Wednesday, February 08, 2006

Mammoth City Messengers


This is kinda an oldy, but alot of the work we are busy with now we can't post because of non-disclosure agreements. AND we don't have any free time. SO, time to dig through past stuff to post! This was one of many images Rob and I created for a Christian record company (the now defunct Forefront Records) for the "virtual group" Mammoth City Messengers. The idea was that the music producers had was to create fun, slightly techno music that had some relevant moral themes for preteen kids. They decided that they would (ala "Gorillaz") not have a "band" but have these cartoonish characters as the leads. They don't sing like in "Gorillaz" but the songs are kinda there thoughts and feelings. There was a story line throughout the album that tied into a comic book too. We illustrated the comics too. There were supposed to be three albums (and three comics that came out with them.) but they only produced the one album because of poor sells. Really, because of poor marketing that LEAD to poor sells. It was a good idea with good music behind it. We designed the characters, created "photoshoot" images like the one above, and illustrated one "half comic" that was something like 11 pages long and then a full issue #1 comic (22 pages!) that was NEVER RELEASED! Sigh. The most nostalgic part of this job is that it was the first job Rob and I got as Funnypages Productions. This started it all!

Friday, February 03, 2006

SOAR poster FINAL!



We just got the final images for that faux film poster we designed awhile back for the "film" SOAR. The posters were created to hang at AMC theatres around the U.S. to go along with at the animated trailer for the fake film SOAR that is part of their "Silence is Golden" campaign. The cool part (besides being able to hang this baby in the office some day soon) is that the directors had it painted two different ways. I guess they wanted the client to have a choice. The color version above is by the guy that does alot of the Disney posters, Corey Wolfe, and the other is by the incredible DREW STRUZAN!! He is the guy that has illustrated all of the best movie posters for films like: Star Wars, Indiana Jones, E.T. and TONS more! It's a huge honor for Rob and I. You can see the DREW version on Rob's Blog (hit the link to the right).

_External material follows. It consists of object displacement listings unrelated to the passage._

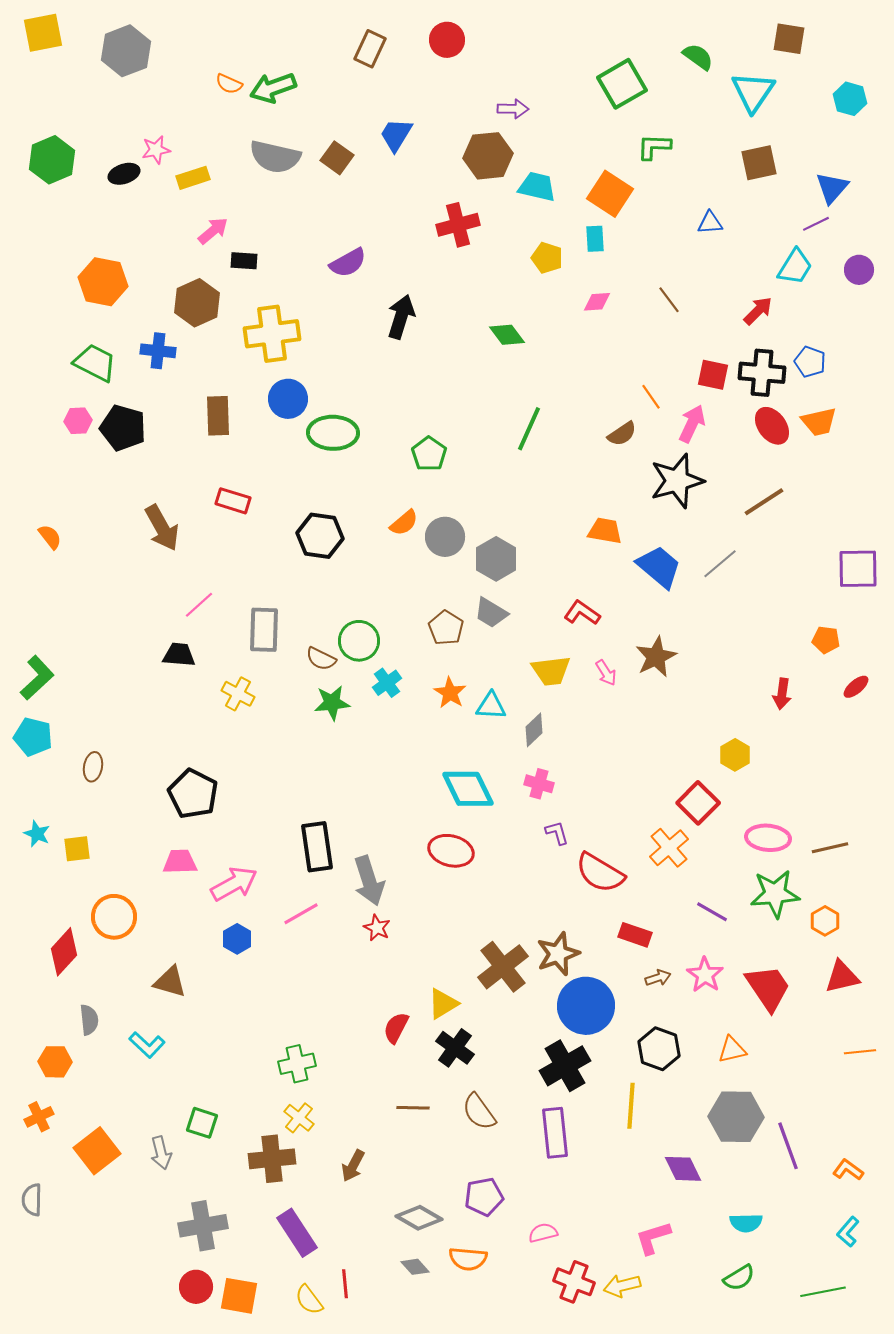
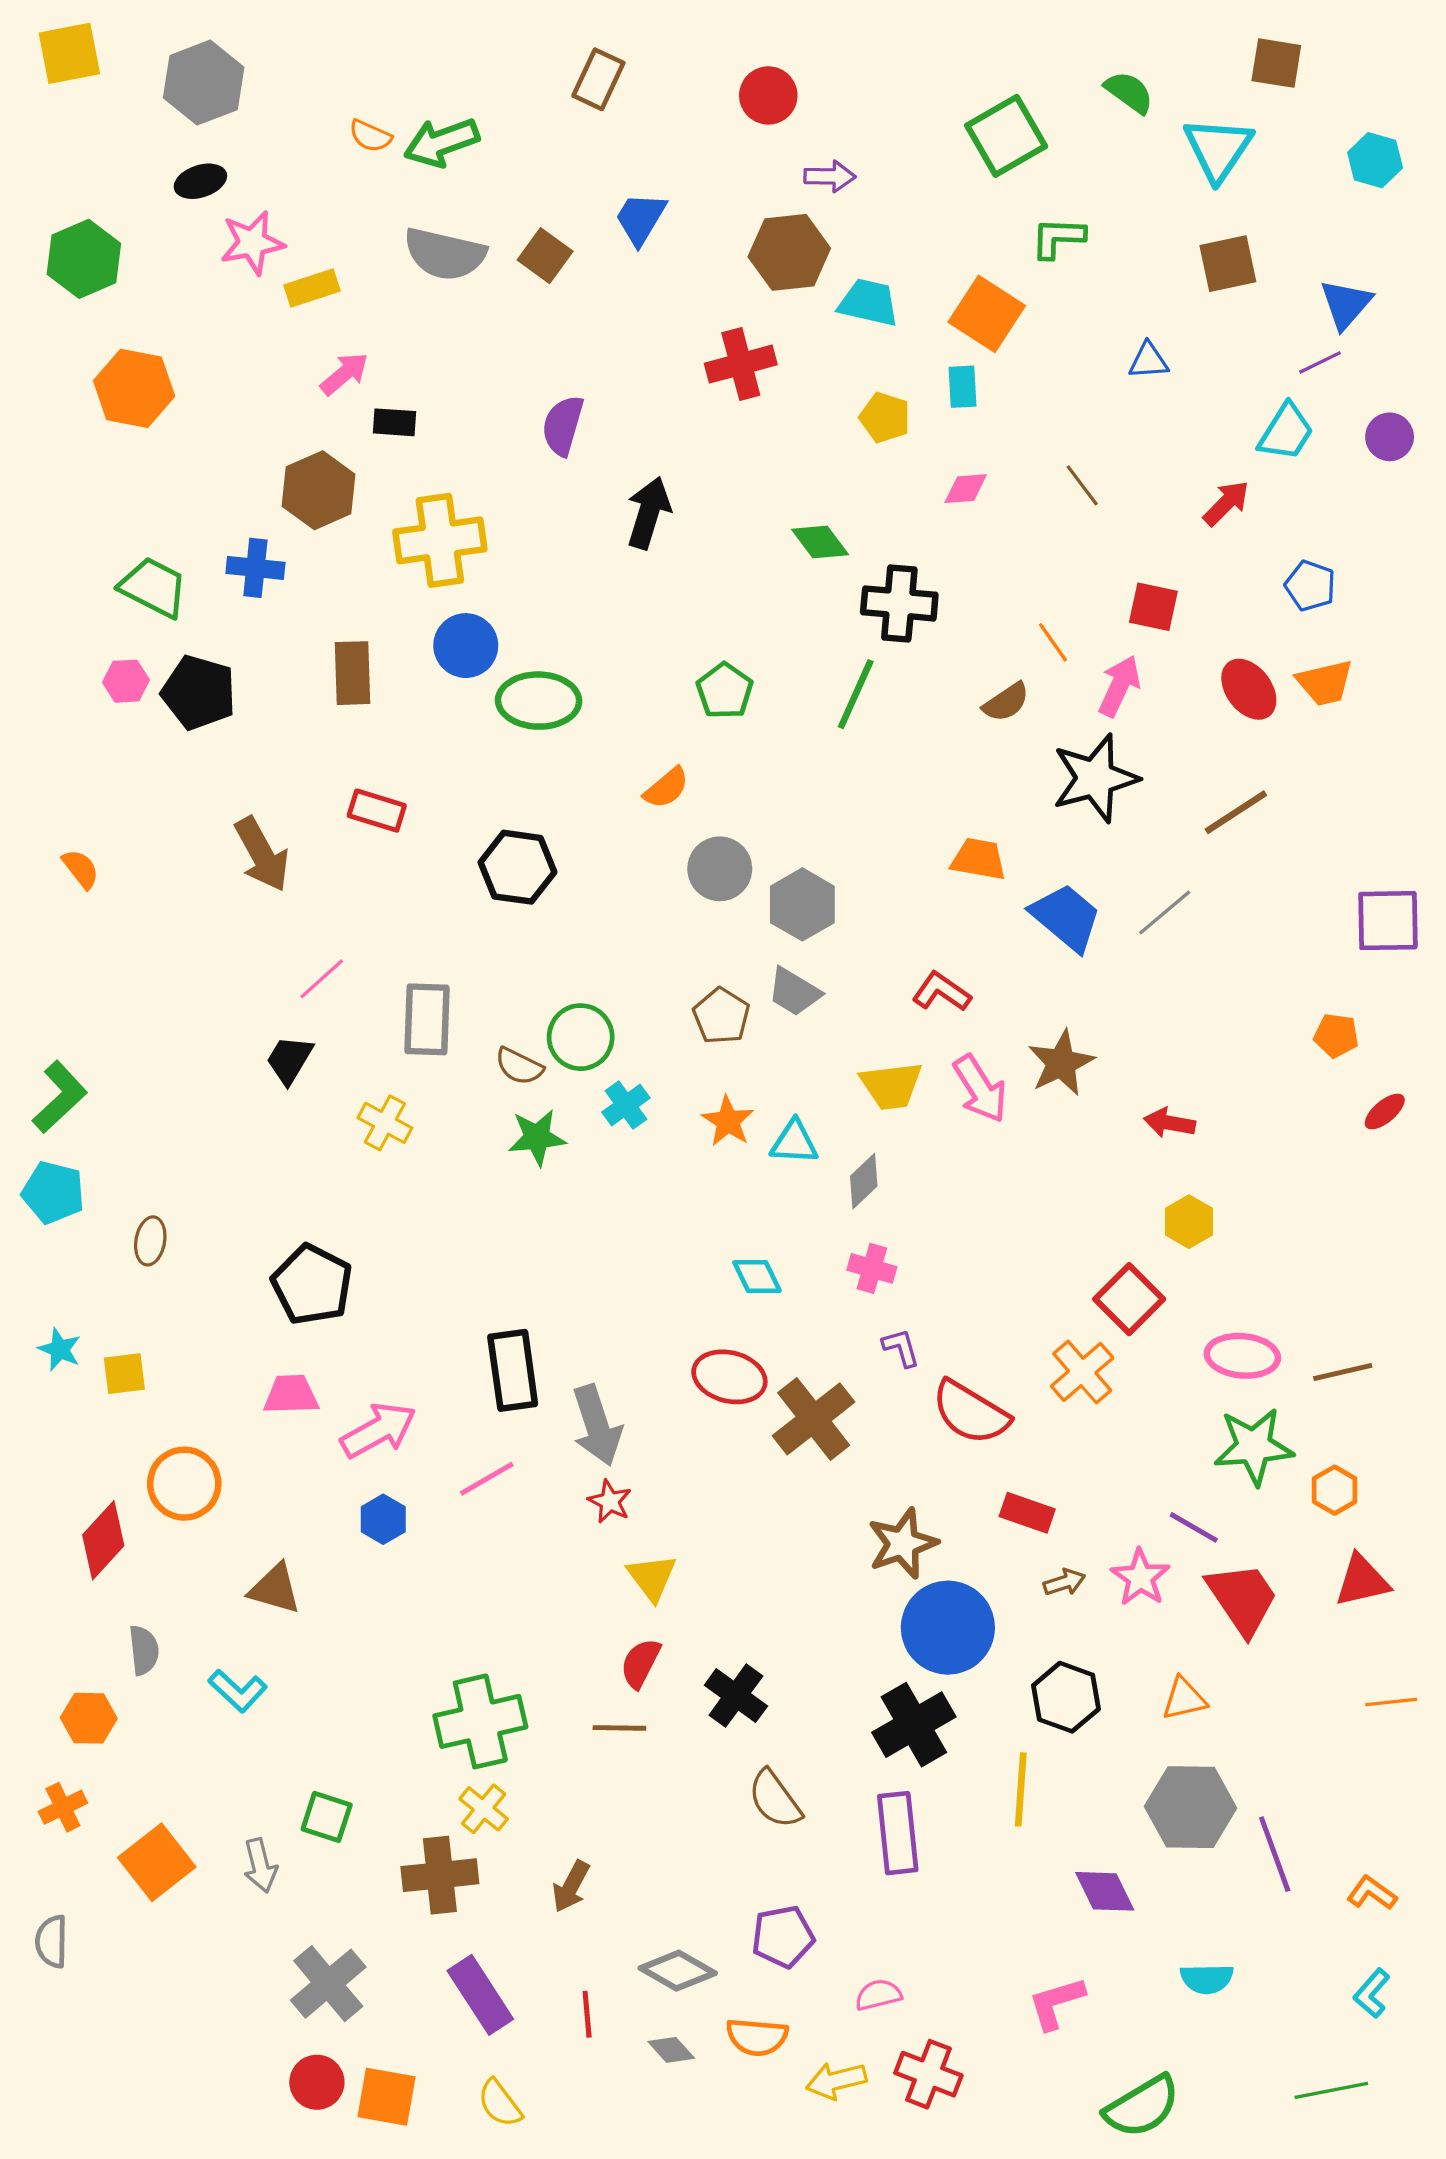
red circle: (447, 40) -> (768, 95), moved
pink star: (156, 150) -> (252, 243), size x1.4
black ellipse: (124, 174) -> (200, 181), moved
purple semicircle: (348, 263) -> (563, 426), turned 135
orange hexagon: (103, 282) -> (134, 388), moved
black cross: (762, 373) -> (899, 603), moved
green pentagon: (429, 454) -> (725, 691), moved
orange semicircle: (404, 523) -> (666, 788), moved
black trapezoid: (179, 655) -> (289, 1060), turned -64
pink arrow: (606, 673) -> (980, 1089), size x1.6
red arrow: (782, 694) -> (1170, 1123), moved, turned 92
cyan diamond: (468, 789) -> (757, 1277), size x0.6
purple line: (712, 912) -> (1194, 1527), moved
brown cross: (503, 967) -> (814, 1419), moved
yellow triangle: (443, 1004) -> (652, 1577), moved, turned -36
green cross: (297, 1064) -> (480, 1721), size x1.5
brown line: (413, 1108) -> (619, 1728), moved
gray cross: (203, 1226) -> (328, 1984), turned -30
green semicircle: (739, 1278) -> (1142, 2107), moved, size x1.5
red line: (345, 1284) -> (587, 2014), moved
yellow arrow: (622, 1286) -> (836, 2081), moved

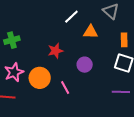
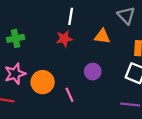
white line: (71, 17) -> (71, 16), moved, turned -42
red star: (55, 51) -> (64, 39), moved

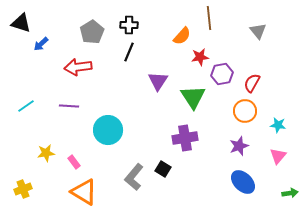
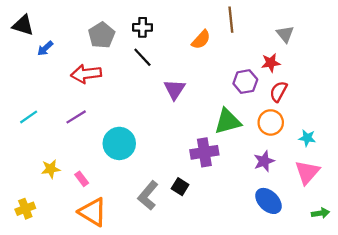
black line: (129, 52) -> (142, 57), turned -66
red star: (200, 57) -> (271, 63), moved
green triangle: (193, 97) -> (228, 121), moved, turned 48
purple line: (69, 106) -> (76, 117), turned -36
pink triangle: (278, 156) -> (307, 172), size x1.4

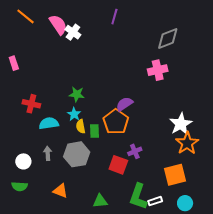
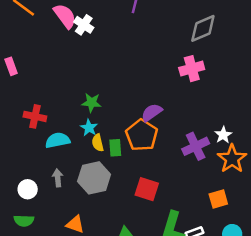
white star: (181, 124) -> (223, 135), size x0.6
purple cross: (135, 151) -> (196, 146), moved, size x1.5
orange square: (175, 175) -> (218, 199), size x0.7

I reposted the original pencils so you can compare. Also, see my other post today that is below this one.

DUDE, MY BOOKS OUT!!!


A quick update: My "how to" book, "Creating Characters with Personality" is out!! I've gotten emails from folks who have already had theirs shipped to them from Amazon! A few extra nice people posted some cool comments on Amazon too. Check it out. If I could, I'd make a link right HERE, to get it at Amazon. Since I can't, just go there and search under the title.

The book has a great foreword by GLEN KEANE, as well as drawings by other designers like JACK DAVIS, J. SCOTT CAMPBELL, MARK HENN, PETER de'SEVE, BUTCH HARTMAN AND MORE! Also, a guest chapter on designing creatures by my buddy/partner, ROB CORLEY! Oh, and I did a few sketches here and there too. BUY IT, my kids are hungry!

Here's a quick drawing by Rob about how great it's gonna be doing book signings.....

Wednesday, February 01, 2006

Hana and TOMO



These are a couple images from a comic book property we co-created with a Disney alum friend Andrew Simmons called "Tomo". The one with all the body shots are different versions of Hana that I created as we were trying to design her. The other "expressions" models are more of the final (at the time) with some different expressions to "road test" the design. We are about to ink a deal with Zondervan (a Christian book publisher) to create a manga series of "Tomo". It's a whole new world for us, but pretty exciting also. Andrew is writing the series and Rob and I are going to Art direct/oversee it. Because of our busy schedules, we can't draw such a mammoth project (each issue is 150 pages!) but we think we are narrowing in on someone(s) that may be able to do it. It will be much more traditional Manga style than the above designs. These are just were it started.